Errors in credit report can come from a variety of sources, including identity theft, fraud or when the agencies mismatch information because of similar names or other identifying information provided by data furnishers. In the latter case, the credit information of one consumer can become “mixed” into the file of another consumer.
A 2013 study by the Federal Trade Commission found that one in four study participants found at least one error in their credit report that might affect their credit score. Thirteen percent of study participants saw a rise in their credit score after disputes were corrected to their credit reports.
“We’ve come a long way in the last five to 10 years in consumer protections, but obviously there is still room for improvement,” said Curtis Arnold, founder of CardRatings.com, an online service to help consumers find the best credit card offers. “This settlement is a significant step in the right direction.”
The multistate investigation, started in 2012 by Ohio Attorney General Mike DeWine, focused on four areas: consumer disputes on credit report errors, monitoring and disciplining of credit report information providers, accuracy in consumer credit reports and the marketing of credit monitoring products to consumers when they called credit reporting agencies to dispute their reports.
"This agreement addresses some of the most egregious problems in credit reporting that consumer advocates have complained about for many years," said Chi Chi Wu, staff attorney at the National Consumer Law Center, in a statement.
Under the settlement, the credit reporting agencies will be required to:
• Increase monitoring of data furnishers, including maintaining information about problem data furnishers.
• Use a better system to share data between the agencies and notify the other agencies if one finds a mixed report.
• Not sell credit monitoring services until after the dispute portion of the call has ended and make consumers aware that the service is not required to fixing the dispute. Fixing a credit report is free to the consumer.
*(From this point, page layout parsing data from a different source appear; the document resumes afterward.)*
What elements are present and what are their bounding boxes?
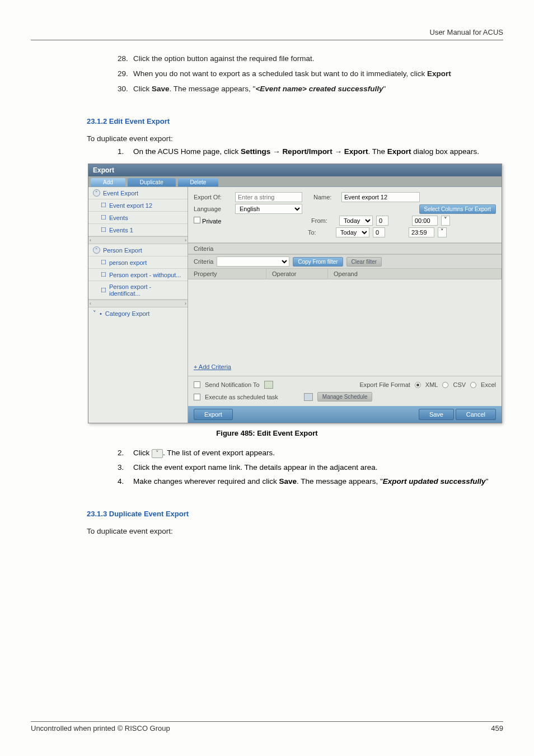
- from-day-select[interactable]: Today: [339, 216, 373, 226]
- page-footer: Uncontrolled when printed © RISCO Group …: [31, 721, 503, 732]
- schedule-box[interactable]: [304, 393, 313, 401]
- steps-28-30: 28. Click the option button against the …: [118, 54, 503, 95]
- lbl-file-format: Export File Format: [359, 381, 410, 388]
- lbl-from: From:: [311, 217, 336, 224]
- text-frag: ": [383, 85, 386, 93]
- text-bold: Save: [279, 477, 297, 486]
- export-dialog-screenshot: Export Add Duplicate Delete ˄ Event Expo…: [88, 164, 502, 423]
- tree-label: Events: [109, 214, 128, 221]
- figure-caption: Figure 485: Edit Event Export: [31, 429, 503, 437]
- tab-duplicate[interactable]: Duplicate: [128, 178, 176, 186]
- criteria-columns: Property Operator Operand: [188, 269, 502, 279]
- export-of-input[interactable]: [235, 192, 302, 202]
- send-notification-checkbox[interactable]: [194, 381, 200, 388]
- mini-scrollbar[interactable]: ‹›: [88, 300, 188, 307]
- section-heading-duplicate: 23.1.3 Duplicate Event Export: [87, 510, 503, 518]
- step-text: Click the event export name link. The de…: [133, 462, 503, 473]
- tree-root-category[interactable]: ˅ • Category Export: [88, 307, 188, 319]
- save-button[interactable]: Save: [419, 409, 454, 420]
- step-num: 28.: [118, 54, 133, 64]
- mini-scrollbar[interactable]: ‹›: [88, 236, 188, 244]
- col-operand: Operand: [328, 269, 502, 279]
- select-columns-button[interactable]: Select Columns For Export: [419, 204, 496, 214]
- sec1-step4: 4. Make changes wherever required and cl…: [118, 476, 503, 487]
- from-time-input[interactable]: [412, 216, 438, 226]
- tree-item[interactable]: ☐ person export: [88, 256, 188, 269]
- execute-scheduled-checkbox[interactable]: [194, 394, 200, 400]
- tree-item[interactable]: ☐ Person export - withoput...: [88, 269, 188, 281]
- text-frag: . The message appears, ": [170, 85, 256, 93]
- cancel-button[interactable]: Cancel: [456, 409, 496, 420]
- text-frag: ": [486, 477, 489, 486]
- lbl-send-notification: Send Notification To: [205, 381, 260, 388]
- criteria-section-head: Criteria: [188, 243, 502, 254]
- step-num: 4.: [118, 476, 133, 487]
- tree-item[interactable]: ☐ Person export - identificat...: [88, 281, 188, 300]
- radio-xml[interactable]: [415, 382, 421, 388]
- tree-label: Person export - withoput...: [109, 272, 181, 278]
- step-text: Make changes wherever required and click…: [133, 476, 503, 487]
- name-input[interactable]: [341, 192, 420, 202]
- text-frag: →: [270, 147, 282, 156]
- footer-left: Uncontrolled when printed © RISCO Group: [31, 724, 170, 732]
- lbl-to: To:: [308, 229, 332, 236]
- collapse-icon[interactable]: ˄: [93, 189, 100, 197]
- export-button[interactable]: Export: [194, 409, 233, 420]
- language-select[interactable]: English: [235, 204, 302, 214]
- tree-label: Category Export: [105, 310, 149, 317]
- dialog-title: Export: [88, 164, 502, 176]
- collapse-icon[interactable]: ˄: [93, 246, 100, 254]
- section-intro: To duplicate event export:: [87, 527, 503, 535]
- text-bold: Export: [344, 147, 368, 156]
- to-time-input[interactable]: [409, 227, 434, 237]
- tree-label: Person export - identificat...: [109, 283, 183, 297]
- tree-label: Event Export: [103, 190, 138, 197]
- radio-excel[interactable]: [470, 382, 476, 388]
- footer-page-number: 459: [491, 724, 503, 732]
- sec1-step3: 3. Click the event export name link. The…: [118, 462, 503, 473]
- private-checkbox[interactable]: [194, 217, 200, 223]
- tree-item[interactable]: ☐ Events 1: [88, 224, 188, 236]
- add-criteria-link[interactable]: + Add Criteria: [188, 361, 502, 376]
- sec1-step2: 2. Click ˅. The list of event export app…: [118, 447, 503, 459]
- from-offset-input[interactable]: [376, 216, 388, 226]
- text-bold: Settings: [241, 147, 270, 156]
- text-frag: On the ACUS Home page, click: [133, 147, 241, 156]
- toolbar-tabs: Add Duplicate Delete: [88, 176, 502, 186]
- text-frag: →: [332, 147, 344, 156]
- radio-csv[interactable]: [442, 382, 448, 388]
- step-30: 30. Click Save. The message appears, "<E…: [118, 84, 503, 95]
- sec1-steps: 1. On the ACUS Home page, click Settings…: [118, 146, 503, 157]
- chevron-down-icon[interactable]: ˅: [441, 216, 450, 226]
- text-bolditalic: <Event name> created successfully: [255, 85, 383, 93]
- tab-add[interactable]: Add: [91, 178, 125, 186]
- tree-item[interactable]: ☐ Events: [88, 212, 188, 224]
- to-day-select[interactable]: Today: [336, 227, 369, 237]
- text-frag: Make changes wherever required and click: [133, 477, 279, 486]
- step-text: Click Save. The message appears, "<Event…: [133, 84, 503, 95]
- section-heading-edit: 23.1.2 Edit Event Export: [87, 117, 503, 125]
- tree-root-event[interactable]: ˄ Event Export: [88, 187, 188, 199]
- step-28: 28. Click the option button against the …: [118, 54, 503, 64]
- lbl-export-of: Export Of:: [194, 194, 232, 200]
- expand-icon[interactable]: ˅: [93, 310, 96, 317]
- clear-filter-button[interactable]: Clear filter: [346, 257, 382, 267]
- copy-from-filter-button[interactable]: Copy From filter: [293, 257, 343, 267]
- tree-item[interactable]: ☐ Event export 12: [88, 199, 188, 212]
- criteria-select[interactable]: [217, 256, 289, 267]
- tab-delete[interactable]: Delete: [178, 178, 219, 186]
- tree-label: Events 1: [109, 227, 133, 234]
- recipient-box[interactable]: [264, 381, 273, 389]
- sec1-followup-steps: 2. Click ˅. The list of event export app…: [118, 447, 503, 487]
- manage-schedule-button[interactable]: Manage Schedule: [317, 392, 373, 402]
- lbl-language: Language: [194, 206, 232, 212]
- to-offset-input[interactable]: [373, 227, 385, 237]
- tree-label: person export: [109, 259, 147, 266]
- chevron-down-icon[interactable]: ˅: [438, 227, 447, 237]
- page-header: User Manual for ACUS: [31, 28, 503, 40]
- tree-root-person[interactable]: ˄ Person Export: [88, 244, 188, 256]
- criteria-section-label: Criteria: [194, 245, 213, 252]
- step-num: 30.: [118, 84, 133, 95]
- text-frag: When you do not want to export as a sche…: [133, 69, 427, 78]
- sec1-step1: 1. On the ACUS Home page, click Settings…: [118, 146, 503, 157]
• Send the consumer’s supporting documents in a dispute to the original data furnisher.
• Provide an additional free credit report if the disputed information is changed.
• Prohibit including information about fines and tickets to credit reports.
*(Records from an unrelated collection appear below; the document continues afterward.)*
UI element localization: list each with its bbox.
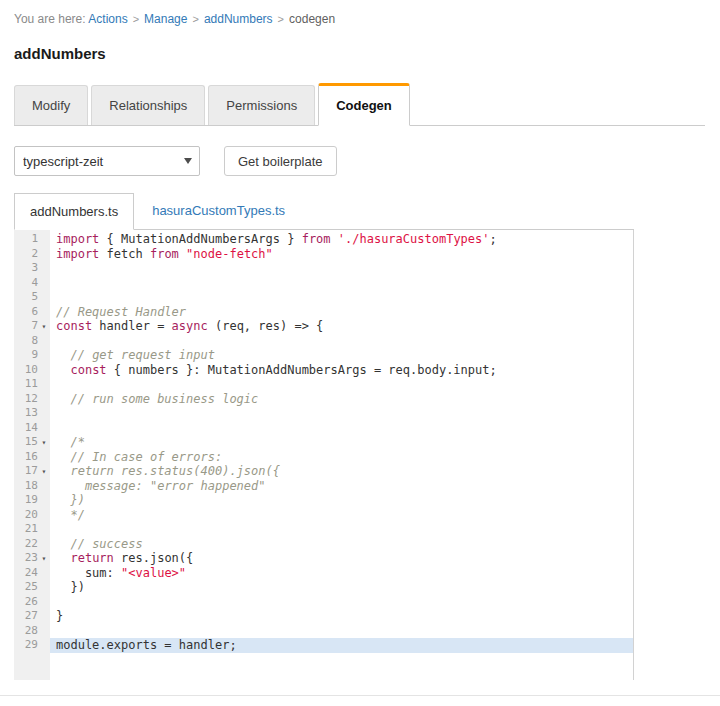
line-number: 12 (25, 392, 38, 407)
line-number: 21 (25, 522, 38, 537)
fold-arrow-icon[interactable]: ▾ (38, 319, 50, 334)
gutter-line: 20 (14, 508, 50, 523)
code-line-20[interactable]: */ (50, 508, 633, 523)
fold-spacer (38, 377, 50, 392)
fold-spacer (38, 406, 50, 421)
fold-spacer (38, 609, 50, 624)
code-line-14[interactable] (50, 421, 633, 436)
gutter-line: 29 (14, 638, 50, 653)
code-line-19[interactable]: }) (50, 493, 633, 508)
code-line-29[interactable]: module.exports = handler; (50, 638, 633, 653)
line-number: 19 (25, 493, 38, 508)
gutter-line: 5 (14, 290, 50, 305)
code-editor[interactable]: 1234567▾89101112131415▾1617▾181920212223… (14, 230, 634, 680)
code-line-6[interactable]: // Request Handler (50, 305, 633, 320)
editor-gutter: 1234567▾89101112131415▾1617▾181920212223… (14, 230, 50, 680)
code-line-25[interactable]: }) (50, 580, 633, 595)
gutter-line[interactable]: 7▾ (14, 319, 50, 334)
tab-codegen[interactable]: Codegen (318, 83, 410, 126)
gutter-line[interactable]: 23▾ (14, 551, 50, 566)
code-line-2[interactable]: import fetch from "node-fetch" (50, 247, 633, 262)
line-number: 8 (31, 334, 38, 349)
page-title: addNumbers (14, 45, 705, 62)
line-number: 3 (31, 261, 38, 276)
gutter-line[interactable]: 17▾ (14, 464, 50, 479)
file-tab-addnumbers-ts[interactable]: addNumbers.ts (14, 193, 134, 230)
line-number: 5 (31, 290, 38, 305)
line-number: 18 (25, 479, 38, 494)
code-line-15[interactable]: /* (50, 435, 633, 450)
code-line-3[interactable] (50, 261, 633, 276)
framework-select-wrapper: typescript-zeit (14, 146, 200, 176)
gutter-line[interactable]: 15▾ (14, 435, 50, 450)
fold-spacer (38, 348, 50, 363)
fold-arrow-icon[interactable]: ▾ (38, 551, 50, 566)
file-tab-hasuracustomtypes-ts[interactable]: hasuraCustomTypes.ts (134, 193, 303, 229)
gutter-line: 24 (14, 566, 50, 581)
fold-arrow-icon[interactable]: ▾ (38, 435, 50, 450)
get-boilerplate-button[interactable]: Get boilerplate (224, 146, 337, 176)
fold-spacer (38, 522, 50, 537)
code-line-12[interactable]: // run some business logic (50, 392, 633, 407)
gutter-line: 25 (14, 580, 50, 595)
code-line-22[interactable]: // success (50, 537, 633, 552)
fold-spacer (38, 624, 50, 639)
code-line-7[interactable]: const handler = async (req, res) => { (50, 319, 633, 334)
breadcrumb-link-addnumbers[interactable]: addNumbers (204, 12, 273, 26)
line-number: 23 (25, 551, 38, 566)
gutter-line: 22 (14, 537, 50, 552)
breadcrumb-link-actions[interactable]: Actions (88, 12, 127, 26)
fold-spacer (38, 638, 50, 653)
gutter-line: 28 (14, 624, 50, 639)
line-number: 27 (25, 609, 38, 624)
code-line-9[interactable]: // get request input (50, 348, 633, 363)
code-line-26[interactable] (50, 595, 633, 610)
fold-spacer (38, 450, 50, 465)
gutter-line: 27 (14, 609, 50, 624)
code-line-10[interactable]: const { numbers }: MutationAddNumbersArg… (50, 363, 633, 378)
codegen-toolbar: typescript-zeit Get boilerplate (14, 146, 705, 176)
codegen-page: You are here: Actions>Manage>addNumbers>… (0, 0, 720, 696)
code-line-23[interactable]: return res.json({ (50, 551, 633, 566)
code-line-16[interactable]: // In case of errors: (50, 450, 633, 465)
code-line-24[interactable]: sum: "<value>" (50, 566, 633, 581)
framework-select[interactable]: typescript-zeit (14, 146, 200, 176)
line-number: 26 (25, 595, 38, 610)
code-line-13[interactable] (50, 406, 633, 421)
fold-spacer (38, 334, 50, 349)
code-line-17[interactable]: return res.status(400).json({ (50, 464, 633, 479)
fold-spacer (38, 247, 50, 262)
tab-relationships[interactable]: Relationships (91, 85, 205, 125)
code-line-4[interactable] (50, 276, 633, 291)
breadcrumb-link-manage[interactable]: Manage (144, 12, 187, 26)
fold-spacer (38, 493, 50, 508)
code-line-27[interactable]: } (50, 609, 633, 624)
line-number: 24 (25, 566, 38, 581)
code-line-11[interactable] (50, 377, 633, 392)
code-line-1[interactable]: import { MutationAddNumbersArgs } from '… (50, 232, 633, 247)
code-line-21[interactable] (50, 522, 633, 537)
code-line-18[interactable]: message: "error happened" (50, 479, 633, 494)
code-line-5[interactable] (50, 290, 633, 305)
gutter-line: 18 (14, 479, 50, 494)
gutter-line: 16 (14, 450, 50, 465)
breadcrumb: You are here: Actions>Manage>addNumbers>… (14, 12, 705, 26)
line-number: 20 (25, 508, 38, 523)
action-tabs: Modify Relationships Permissions Codegen (14, 83, 705, 126)
fold-spacer (38, 479, 50, 494)
line-number: 13 (25, 406, 38, 421)
line-number: 10 (25, 363, 38, 378)
code-line-8[interactable] (50, 334, 633, 349)
fold-arrow-icon[interactable]: ▾ (38, 464, 50, 479)
gutter-line: 26 (14, 595, 50, 610)
gutter-line: 14 (14, 421, 50, 436)
tab-modify[interactable]: Modify (14, 85, 88, 125)
fold-spacer (38, 261, 50, 276)
tab-permissions[interactable]: Permissions (208, 85, 315, 125)
code-line-28[interactable] (50, 624, 633, 639)
gutter-line: 12 (14, 392, 50, 407)
fold-spacer (38, 392, 50, 407)
breadcrumb-current: codegen (289, 12, 335, 26)
gutter-line: 4 (14, 276, 50, 291)
fold-spacer (38, 421, 50, 436)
• Provide a link to each bureau’s online dispute website on the website www.annualcreditreport.com. The credit reporting agency’s dispute website must be free of ads and any marketing offers.
• Not place medical debt on a credit report until 180 days after the account is reported to the credit reporting agency, giving consumers time to work out issues with their insurance companies.
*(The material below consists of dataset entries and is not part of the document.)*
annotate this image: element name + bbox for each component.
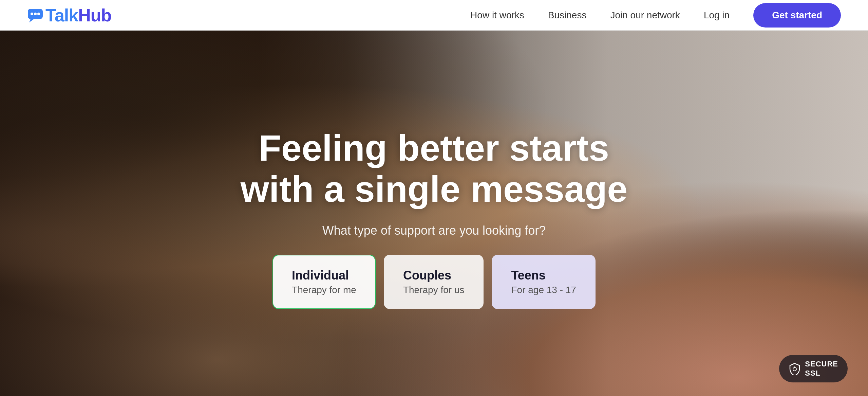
ssl-shield-icon (789, 363, 801, 375)
svg-point-5 (793, 367, 796, 371)
logo-chat-icon (27, 8, 43, 22)
svg-point-2 (31, 13, 33, 15)
individual-card-title: Individual (292, 268, 356, 283)
svg-point-4 (37, 13, 40, 15)
nav-link-join-network[interactable]: Join our network (610, 10, 680, 21)
ssl-badge: SECURE SSL (779, 355, 848, 382)
therapy-card-couples[interactable]: Couples Therapy for us (384, 255, 484, 309)
ssl-text: SECURE SSL (805, 360, 838, 378)
ssl-label-line2: SSL (805, 369, 838, 378)
ssl-label-line1: SECURE (805, 360, 838, 368)
logo-text-hub: Hub (78, 5, 111, 25)
nav-link-business[interactable]: Business (548, 10, 587, 21)
individual-card-subtitle: Therapy for me (292, 285, 356, 295)
logo-text-talk: Talk (45, 5, 78, 25)
svg-point-3 (34, 13, 37, 15)
therapy-card-teens[interactable]: Teens For age 13 - 17 (492, 255, 595, 309)
hero-title-line1: Feeling better starts (259, 127, 609, 168)
get-started-button[interactable]: Get started (753, 3, 841, 28)
therapy-cards-container: Individual Therapy for me Couples Therap… (272, 255, 596, 309)
nav-link-how-it-works[interactable]: How it works (470, 10, 524, 21)
svg-marker-1 (29, 19, 34, 22)
hero-section: Feeling better starts with a single mess… (0, 31, 868, 396)
couples-card-title: Couples (403, 268, 465, 283)
teens-card-subtitle: For age 13 - 17 (511, 285, 576, 295)
hero-title: Feeling better starts with a single mess… (241, 128, 627, 210)
teens-card-title: Teens (511, 268, 576, 283)
logo[interactable]: TalkHub (27, 5, 111, 25)
hero-title-line2: with a single message (241, 168, 627, 210)
couples-card-subtitle: Therapy for us (403, 285, 465, 295)
hero-content: Feeling better starts with a single mess… (0, 31, 868, 396)
hero-subtitle: What type of support are you looking for… (322, 223, 546, 238)
nav-links: How it works Business Join our network L… (470, 3, 841, 28)
therapy-card-individual[interactable]: Individual Therapy for me (272, 255, 376, 309)
navbar: TalkHub How it works Business Join our n… (0, 0, 868, 31)
nav-link-login[interactable]: Log in (704, 10, 730, 21)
The last requirement is particularly significant because 43 million Americans have overdue medical debt on their credit report, which makes up half of overdue debt, according to a study by the Consumer Financial Protection Bureau.
The changes will be implemented in three phases to allow time for the credit reporting agencies to update their systems and their procedures. All changes must be completed within three years and 90 days following the settlement’s effective date.
Despite the added consumer protections, Arnold recommends consumers continue to be vigilant in reviewing all three credit reports each year, as well as use free services that provide free credit scores.
“We still as consumers need to be proactive,” he said. “Ultimately we ourselves are our best protection for our credit reports.”